In the traditional network model, packets move around the network completely deterministically. A packet arriving at a given node is routed by the device which simply consults the routing table and takes the optimum path based on its destination. There is no element of probability as the values in the routing table represent not probabilities, but the relative desirability of moving to other nodes.

In the ant colony optimisation model, virtual ants also move around the network, their task being to constantly adjust the routing tables according to the latest information about network conditions. For an ant, the values in the table are probabilities that their next move will be to a certain node.The progress of an ant around the network is governed by the following informal rules:

    • Ants start at random nodes.

 

    • They move around the network from node to node, using the routing table at each node as a guide to which link to cross next.

 

    • As it explores, an ant ages, the age of each individual being related to the length of time elapsed since it set out from its source. However, an ant that finds itself at a congested node is delayed, and thus made to age faster than ants moving through less choked areas.

 

    • As an ant crosses a link between two nodes, it deposits pheromone however, it leaves it not on the link itself, but on the entry for that link in the routing table of the node it left. Other 'pheromone' values in that column of the nodes routing table are decreased, in a process analogous to pheromone decay.

 

    • When an ant reaches its final destination it is presumed to have died and is deleted from the system.R.I.P.

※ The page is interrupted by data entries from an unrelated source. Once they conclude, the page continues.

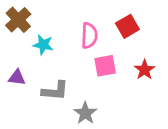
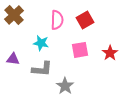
red square: (127, 26) -> (85, 20), moved
pink semicircle: (89, 36) -> (57, 20), moved
cyan star: (43, 45) -> (41, 43), moved

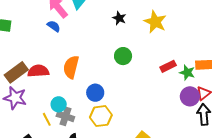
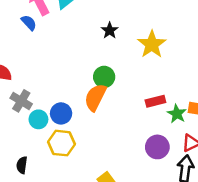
orange semicircle: (71, 67) -> (95, 97), moved
purple circle: (190, 96) -> (157, 147), moved
cyan circle: (59, 104) -> (38, 119), moved
gray cross: (65, 116) -> (21, 101), moved

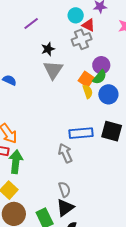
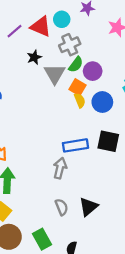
red triangle: (88, 25) -> (41, 26), moved, size x1.5
gray triangle: (53, 70) -> (55, 74), moved
green semicircle: (100, 77) -> (76, 65), moved
gray arrow: (65, 153) -> (60, 168), turned 42
black triangle: (65, 208) -> (89, 207), moved

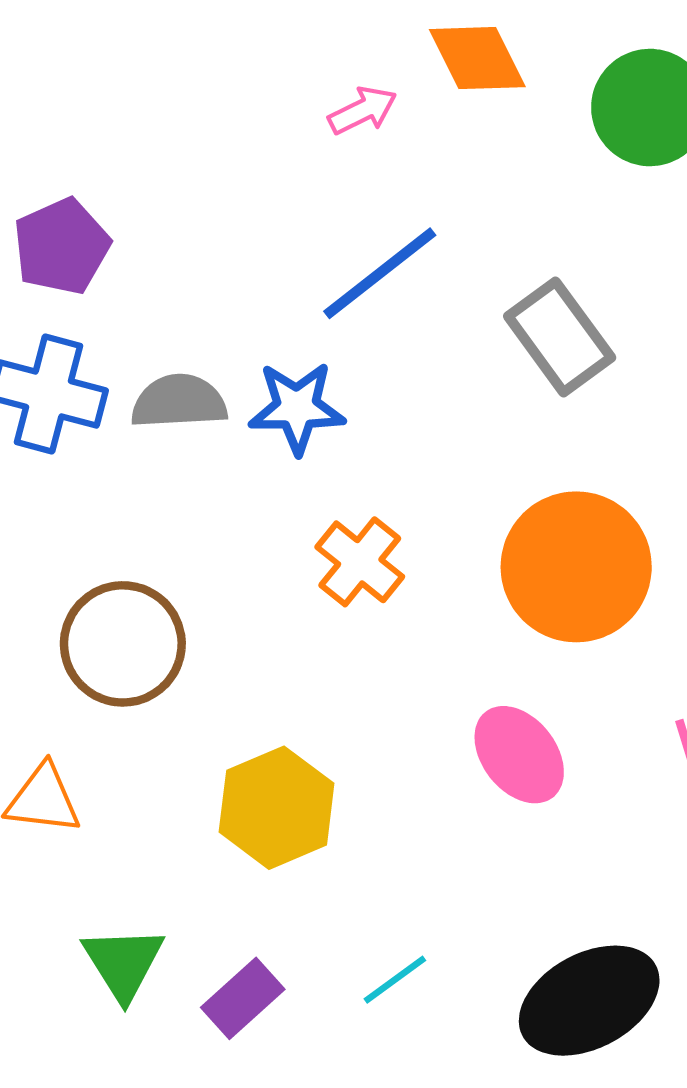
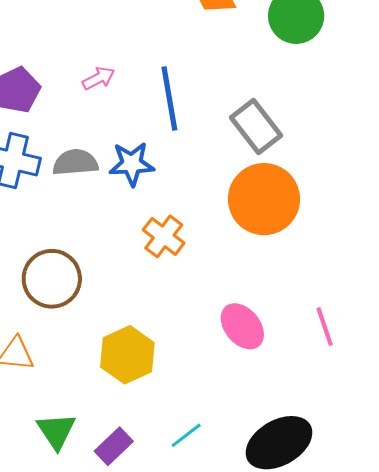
pink arrow: (363, 110) -> (99, 78), moved
blue line: (380, 273) -> (169, 99), turned -60
orange circle: (576, 567) -> (264, 199), moved

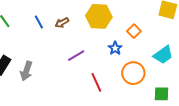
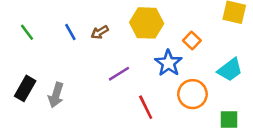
blue star: (115, 48) -> (168, 63), size x1.5

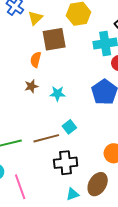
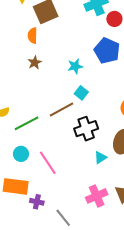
cyan star: (58, 94) -> (75, 66), moved

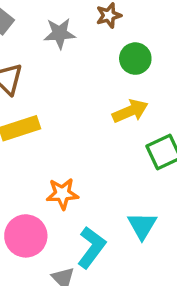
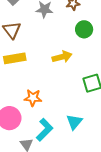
yellow arrow: (130, 111) -> (62, 57), moved

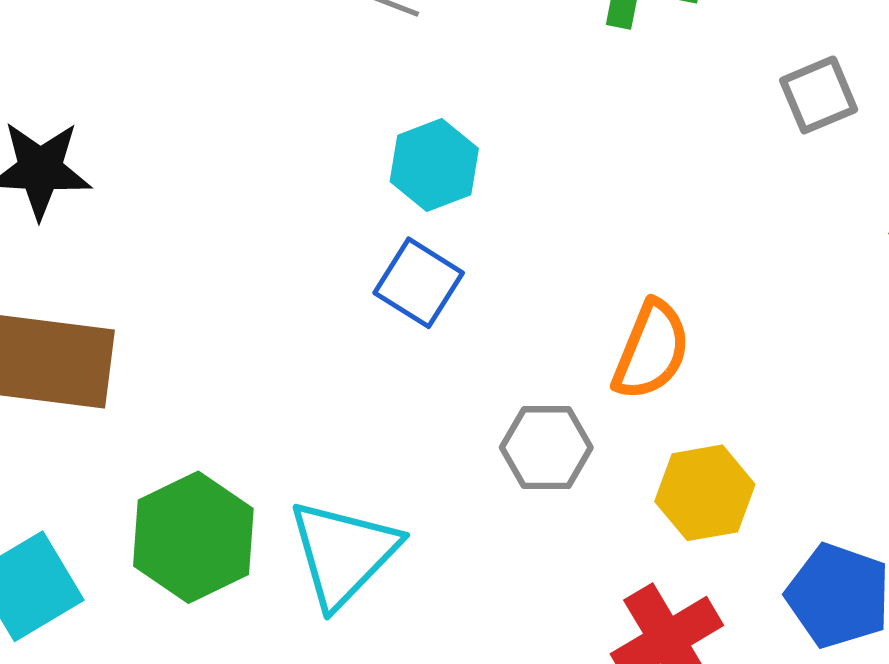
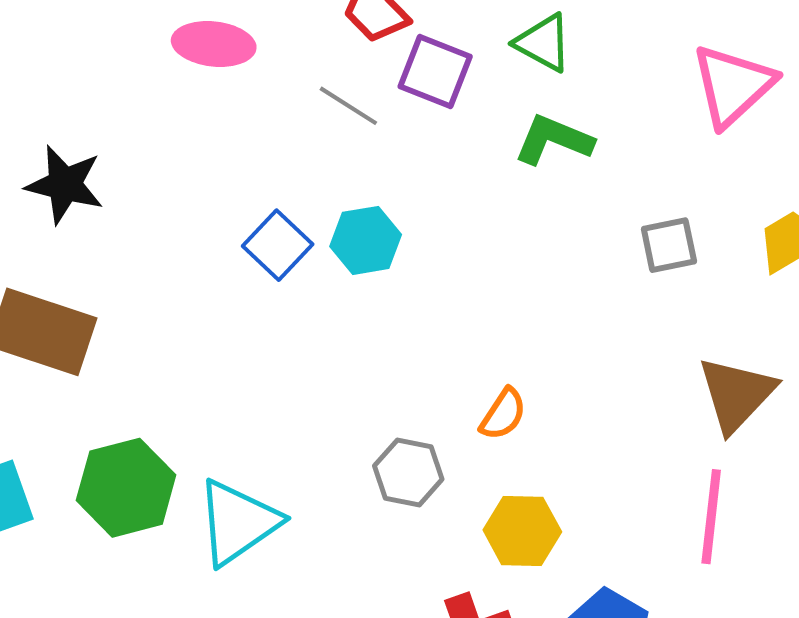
blue square: (419, 283) -> (278, 245), moved
orange semicircle: (651, 350) -> (503, 414), size x0.7

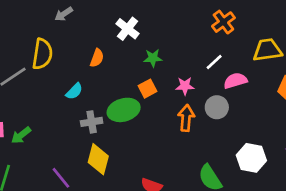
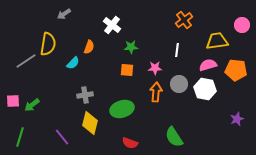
white line: (214, 62) -> (177, 50), turned -40
pink semicircle: (235, 81) -> (208, 65), moved
orange square: (148, 89) -> (127, 70), turned 32
cyan semicircle: (74, 91) -> (73, 63), moved
green ellipse: (124, 110) -> (122, 109), moved
white hexagon: (251, 158) -> (205, 89), moved

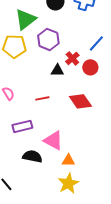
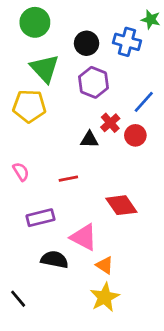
green triangle: (25, 19) -> (45, 68), turned -35
purple hexagon: (48, 39) -> (93, 82), moved
red diamond: (80, 101) -> (121, 205), moved
orange triangle: (68, 160) -> (105, 265), turned 32

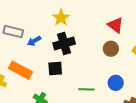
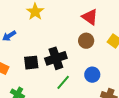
black cross: (64, 44) -> (56, 58), moved
green line: (86, 89) -> (63, 82), turned -49

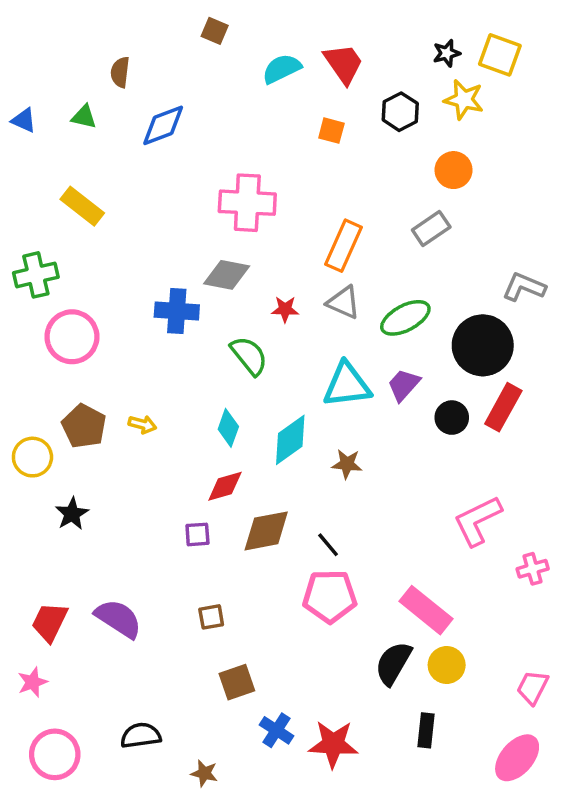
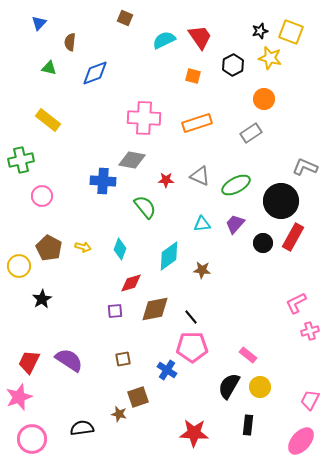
blue triangle: (24, 120) -> (39, 23), moved, turned 49
orange rectangle: (344, 246) -> (197, 123), moved, turned 48
pink circle: (72, 337) -> (42, 196), size x0.7
cyan triangle: (347, 385) -> (202, 224), size x0.6
cyan diamond: (228, 428) -> (120, 249), moved
pink L-shape: (478, 521) -> (296, 303), moved, size x0.7
pink rectangle: (426, 610) -> (248, 355), size x0.6
pink star: (32, 682) -> (19, 397), size x1.5
blue cross: (276, 730) -> (167, 370), moved
brown star: (204, 773) -> (119, 414), moved

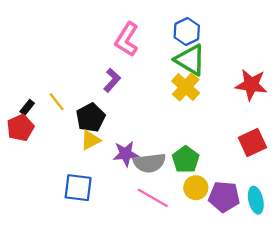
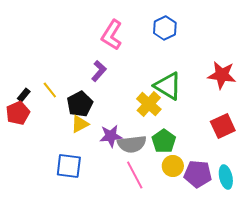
green triangle: (190, 60) -> (168, 86), moved
yellow cross: (186, 87) -> (149, 104), moved
pink line: (153, 198) -> (135, 175), turned 32

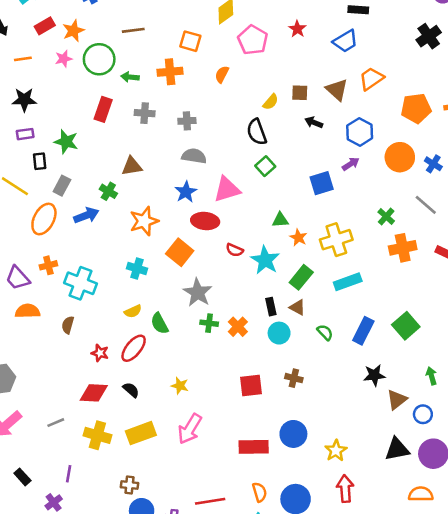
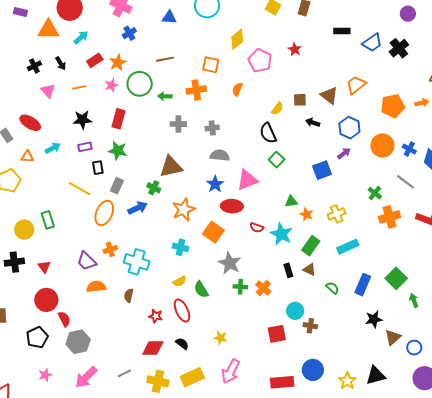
blue trapezoid: (345, 41) -> (372, 43), moved
red rectangle: (103, 109) -> (119, 119), moved
brown triangle: (132, 166) -> (171, 167), size x1.4
yellow cross: (336, 240) -> (337, 214), size x0.7
cyan circle: (279, 333) -> (295, 311), moved
red ellipse: (134, 348) -> (182, 311), turned -60
green arrow: (431, 376) -> (414, 300), moved
black triangle: (397, 449) -> (376, 375), moved

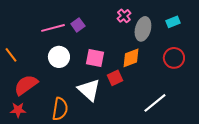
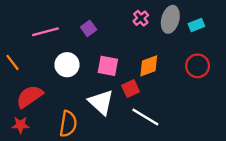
pink line: (53, 28) -> (45, 32), moved
gray ellipse: (143, 29) -> (170, 19), moved
white line: (155, 103) -> (145, 117), moved, turned 70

Testing the ant colony optimisation system, and measuring its performance against that of a number of other well-known routing techniques produced good results and the system outperformed all of the established mechanisms however there are potential problems of the kind that constantly plague all dynamic optimisation algorithms. The most significant problem is that, after a long period of stability and equilibrium, the ants will have become locked into their accustomed routes. They become unable to break out of these patterns to explore new routes capable of meeting new conditions which could exist if a sudden change to the networks conditions were to take place. This can be mitigated however in the same way that evolutionary computation introduces mutation to fully explore new possibilities by means of the introduction of an element of purely random behaviour to the ant.

'Ant net' routing has been tested on models of US and Japanese communications networks, using a variety of different possible traffic patterns. The algorithm worked at least as well as, and in some cases much better than, four of the best-performing conventional routing algorithms. Its results were even comparable to those of an idealised ‘daemon’ algorithm, with instantaneous and complete knowledge of the current state of the network.

It would seem we have not heard the last of these routing antics.... (sorry, couldnt resist).